Action item. Repeat the data that follows exactly, starting at the line with "nombre, contrairement au" and ending at the line with "España, se alumbró", and leave out every picture.

Data.
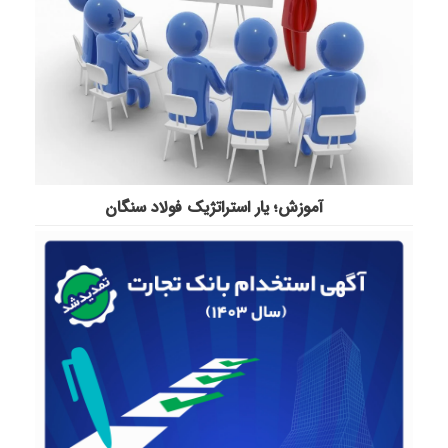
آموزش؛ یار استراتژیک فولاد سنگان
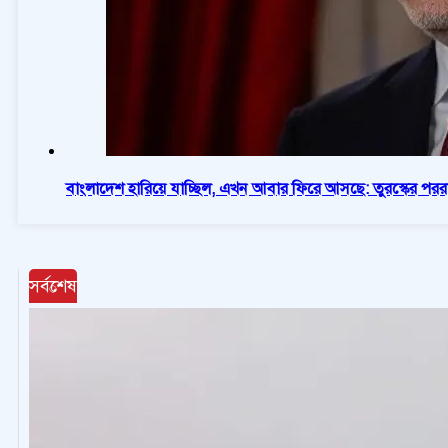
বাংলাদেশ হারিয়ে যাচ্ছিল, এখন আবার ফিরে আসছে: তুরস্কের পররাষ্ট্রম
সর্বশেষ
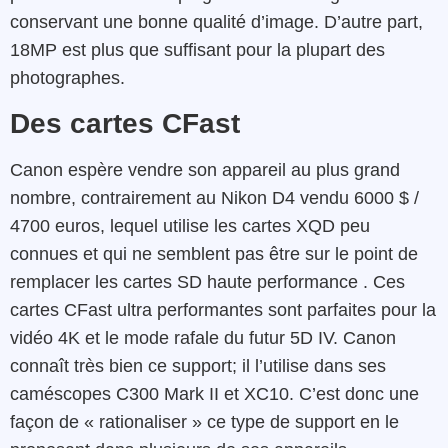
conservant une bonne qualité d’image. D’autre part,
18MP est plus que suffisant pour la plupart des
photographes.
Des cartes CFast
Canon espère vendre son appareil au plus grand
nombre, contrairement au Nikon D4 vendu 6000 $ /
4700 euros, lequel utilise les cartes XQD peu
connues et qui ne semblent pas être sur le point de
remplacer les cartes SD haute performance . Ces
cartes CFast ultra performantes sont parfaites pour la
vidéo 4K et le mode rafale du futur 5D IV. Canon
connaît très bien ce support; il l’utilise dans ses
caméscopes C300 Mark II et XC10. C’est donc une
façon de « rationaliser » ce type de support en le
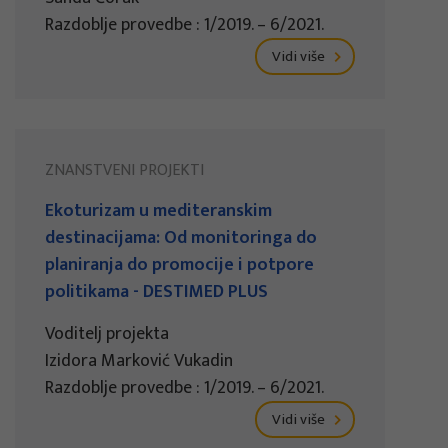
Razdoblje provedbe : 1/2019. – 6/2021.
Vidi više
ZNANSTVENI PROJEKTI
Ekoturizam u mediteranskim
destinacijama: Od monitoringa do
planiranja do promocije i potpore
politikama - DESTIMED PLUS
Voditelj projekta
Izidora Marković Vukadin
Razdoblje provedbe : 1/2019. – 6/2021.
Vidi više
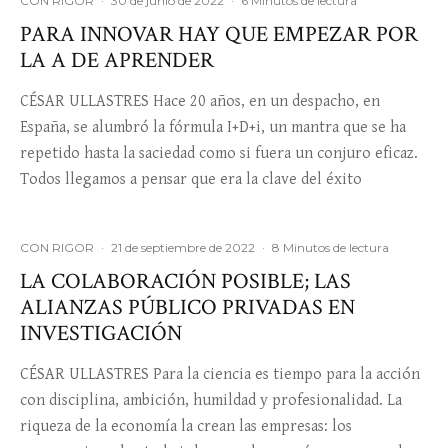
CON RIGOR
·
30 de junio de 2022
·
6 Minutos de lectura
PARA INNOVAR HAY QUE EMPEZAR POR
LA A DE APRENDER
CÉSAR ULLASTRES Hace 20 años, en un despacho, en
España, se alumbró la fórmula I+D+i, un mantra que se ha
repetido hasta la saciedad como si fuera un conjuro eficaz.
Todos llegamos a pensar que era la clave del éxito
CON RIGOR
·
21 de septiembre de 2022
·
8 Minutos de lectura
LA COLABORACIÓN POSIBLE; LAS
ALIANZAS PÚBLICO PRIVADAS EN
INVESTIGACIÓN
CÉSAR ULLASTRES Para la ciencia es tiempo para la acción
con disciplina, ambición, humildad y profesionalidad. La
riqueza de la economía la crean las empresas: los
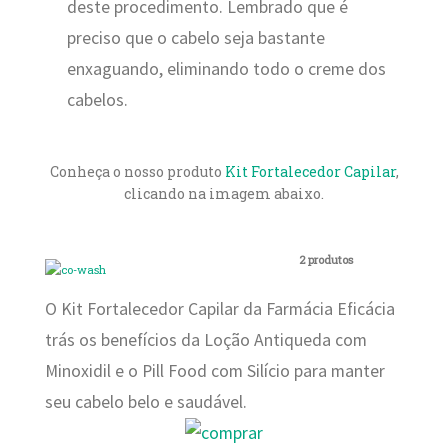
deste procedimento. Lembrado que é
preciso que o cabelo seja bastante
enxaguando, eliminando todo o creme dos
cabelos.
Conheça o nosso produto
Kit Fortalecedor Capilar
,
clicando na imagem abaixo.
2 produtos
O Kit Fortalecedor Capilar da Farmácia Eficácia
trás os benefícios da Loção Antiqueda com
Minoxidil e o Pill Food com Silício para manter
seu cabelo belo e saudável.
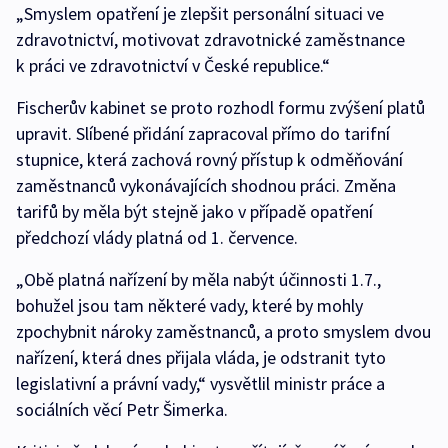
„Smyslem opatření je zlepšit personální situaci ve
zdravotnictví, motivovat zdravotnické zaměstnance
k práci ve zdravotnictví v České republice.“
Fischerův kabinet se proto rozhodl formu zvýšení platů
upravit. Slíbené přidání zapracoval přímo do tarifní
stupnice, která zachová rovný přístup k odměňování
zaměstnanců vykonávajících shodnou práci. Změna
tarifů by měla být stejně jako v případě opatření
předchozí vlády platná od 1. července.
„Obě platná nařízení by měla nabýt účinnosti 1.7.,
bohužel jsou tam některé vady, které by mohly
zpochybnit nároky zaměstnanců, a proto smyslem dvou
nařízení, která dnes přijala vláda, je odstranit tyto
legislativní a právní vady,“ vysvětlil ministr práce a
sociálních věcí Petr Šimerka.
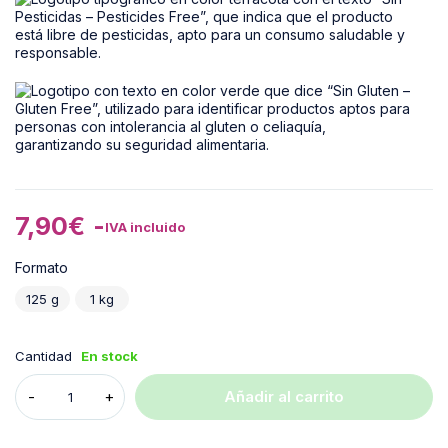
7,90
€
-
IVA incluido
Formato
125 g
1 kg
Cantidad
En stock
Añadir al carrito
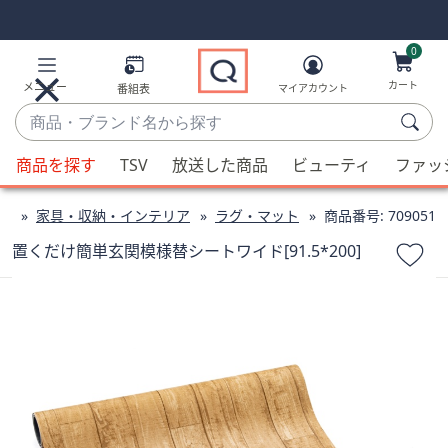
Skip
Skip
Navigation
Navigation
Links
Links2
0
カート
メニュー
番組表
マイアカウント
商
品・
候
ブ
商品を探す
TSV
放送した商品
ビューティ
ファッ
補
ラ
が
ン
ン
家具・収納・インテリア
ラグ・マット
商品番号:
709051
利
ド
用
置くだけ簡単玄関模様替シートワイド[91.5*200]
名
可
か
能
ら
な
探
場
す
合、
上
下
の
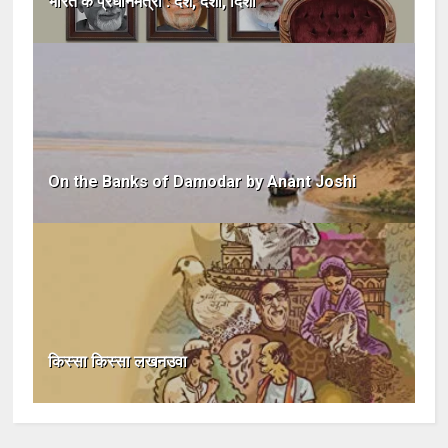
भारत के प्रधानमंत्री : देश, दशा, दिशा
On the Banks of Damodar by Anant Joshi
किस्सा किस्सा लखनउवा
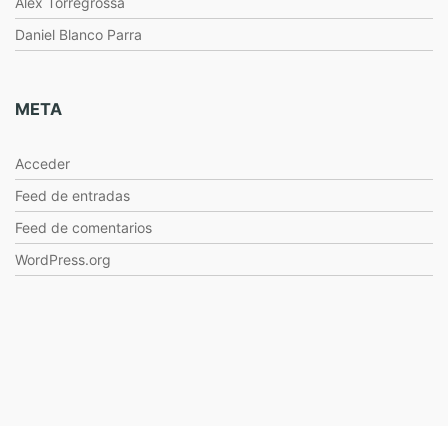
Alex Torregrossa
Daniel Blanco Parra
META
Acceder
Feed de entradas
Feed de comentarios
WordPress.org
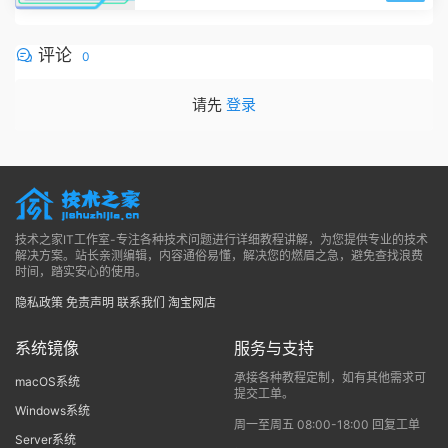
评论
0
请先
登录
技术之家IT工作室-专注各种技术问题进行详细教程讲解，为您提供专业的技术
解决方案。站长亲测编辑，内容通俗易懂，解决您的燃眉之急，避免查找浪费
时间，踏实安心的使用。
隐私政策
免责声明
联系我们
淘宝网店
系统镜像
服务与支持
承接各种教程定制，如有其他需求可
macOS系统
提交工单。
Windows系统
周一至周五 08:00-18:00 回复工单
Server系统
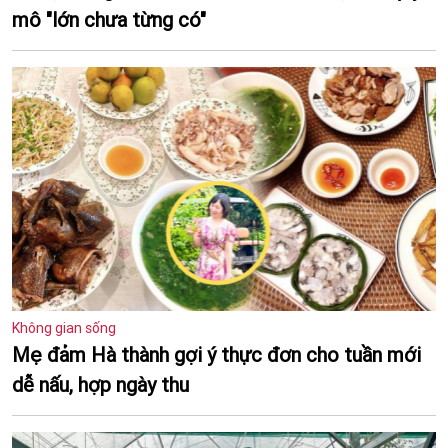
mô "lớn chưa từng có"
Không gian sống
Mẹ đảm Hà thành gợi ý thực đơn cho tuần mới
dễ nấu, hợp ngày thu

Result of this task.
nombre, contrairement au Nikon D4 vendu 6000 $ /
4700 euros, lequel utilise les cartes XQD peu
connues et qui ne semblent pas être sur le point de
remplacer les cartes SD haute performance . Ces
cartes CFast ultra performantes sont parfaites pour la
vidéo 4K et le mode rafale du futur 5D IV. Canon
connaît très bien ce support; il l’utilise dans ses
caméscopes C300 Mark II et XC10. C’est donc une
façon de « rationaliser » ce type de support en le
Razdoblje provedbe : 1/2019. – 6/2021.
Vidi više
ZNANSTVENI PROJEKTI
Ekoturizam u mediteranskim
destinacijama: Od monitoringa do
planiranja do promocije i potpore
politikama - DESTIMED PLUS
Voditelj projekta
Izidora Marković Vukadin
Razdoblje provedbe : 1/2019. – 6/2021.
Vidi više
CON RIGOR
·
30 de junio de 2022
·
6 Minutos de lectura
PARA INNOVAR HAY QUE EMPEZAR POR
LA A DE APRENDER
CÉSAR ULLASTRES Hace 20 años, en un despacho, en
España, se alumbró la fórmula I+D+i, un mantra que se ha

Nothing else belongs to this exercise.